| Exercise aim |
The required output is all lines below that contain the word "Grad".

| Materials provided |

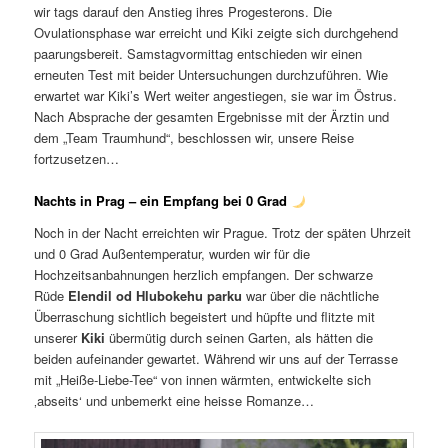
wir tags darauf den Anstieg ihres Progesterons. Die
Ovulationsphase war erreicht und Kiki zeigte sich durchgehend
paarungsbereit. Samstagvormittag entschieden wir einen
erneuten Test mit beider Untersuchungen durchzuführen. Wie
erwartet war Kiki’s Wert weiter angestiegen, sie war im Östrus.
Nach Absprache der gesamten Ergebnisse mit der Ärztin und
dem „Team Traumhund“, beschlossen wir, unsere Reise
fortzusetzen…
Nachts in Prag – ein Empfang bei 0 Grad
Noch in der Nacht erreichten wir Prague. Trotz der späten Uhrzeit
und 0 Grad Außentemperatur, wurden wir für die
Hochzeitsanbahnungen herzlich empfangen. Der schwarze
Rüde
Elendil od Hlubokehu parku
war über die nächtliche
Überraschung sichtlich begeistert und hüpfte und flitzte mit
unserer
Kiki
übermütig durch seinen Garten, als hätten die
beiden aufeinander gewartet. Während wir uns auf der Terrasse
mit „Heiße-Liebe-Tee“ von innen wärmten, entwickelte sich
‚abseits‘ und unbemerkt eine heisse Romanze…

| Solution |
Nachts in Prag – ein Empfang bei 0 Grad
und 0 Grad Außentemperatur, wurden wir für die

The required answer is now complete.